The Law and the Lady - Page 139/310

Supposing he received me, sympathized with me, understood me? What would he say? The nurse, in her evidence, had reported him as speaking in an off-hand manner. He would say, in all probability, "What do you mean to do? And how can I help you to do it?"

Had I answers ready if those two plain questions were put to me? Yes! if I dared own to any human creature what was at that very moment secretly fermenting in my mind. Yes! if I could confide to a stranger a suspicion roused in me by the Trial which I have been thus far afraid to mention even in these pages!

It must, nevertheless, be mentioned now. My suspicion led to results which are part of my story and part of my life.

Let me own, then, to begin with, that I closed the record of the Trial actually agreeing in one important particular with the opinion of my enemy and my husband's enemy--the Lord Advocate! He had characterized the explanation of Mrs. Eustace Macallan's death offered by the defense as a "clumsy subterfuge, in which no reasonable being could discern the smallest fragment of probability." Without going quite so far as this, I, too, could see no reason whatever in the evidence for assuming that the poor woman had taken an overdose of the poison by mistake. I believed that she had the arsenic secretly in her possession, and that she had tried, or intended to try, the use of it internally, for the purpose of improving her complexion. But further than this I could not advance. The more I thought of it, the more plainly justified the lawyers for the prosecution seemed to me to be in declaring that Mrs. Eustace Macallan had died by the hand of a poisoner--although they were entirely and certainly mistaken in charging my husband with the crime.

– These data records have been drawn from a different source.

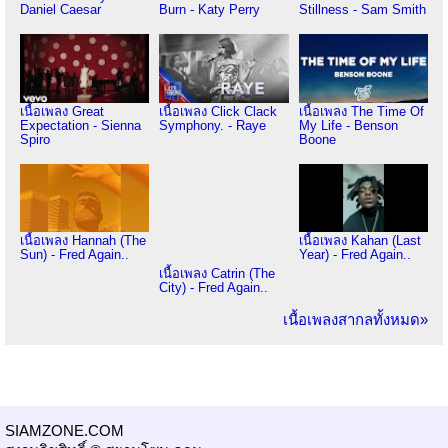
Daniel Caesar
Burn - Katy Perry
Stillness - Sam Smith
เนื้อเพลง Great
เนื้อเพลง Click Clack
เนื้อเพลง The Time Of
Expectation - Sienna
Symphony. - Raye
My Life - Benson
Spiro
Boone
เนื้อเพลง Hannah (The
เนื้อเพลง Kahan (Last
Sun) - Fred Again..
Year) - Fred Again..
เนื้อเพลง Catrin (The
City) - Fred Again..
เนื้อเพลงสากลทั้งหมด»
SIAMZONE.COM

My husband being innocent, somebody else, on my own showing, must be guilty. Who among the persons inhabiting the house at the time had poisoned Mrs. Eustace Macallan? My suspicion in answering that question pointed straight to a woman. And the name of that woman was--Mrs. Beauly!

Yes! To that startling conclusion I had arrived. It was, to my mind, the inevitable result of reading the evidence.

Look back for a moment to the letter produced in court, signed "Helena," and addressed to Mr. Macallan. No reasonable person can doubt (though the Judges excused her from answering the question) that Mrs. Beauly was the writer. Very well. The letter offers, as I think, trustworthy evidence to show the state of the woman's mind when she paid her visit to Gleninch.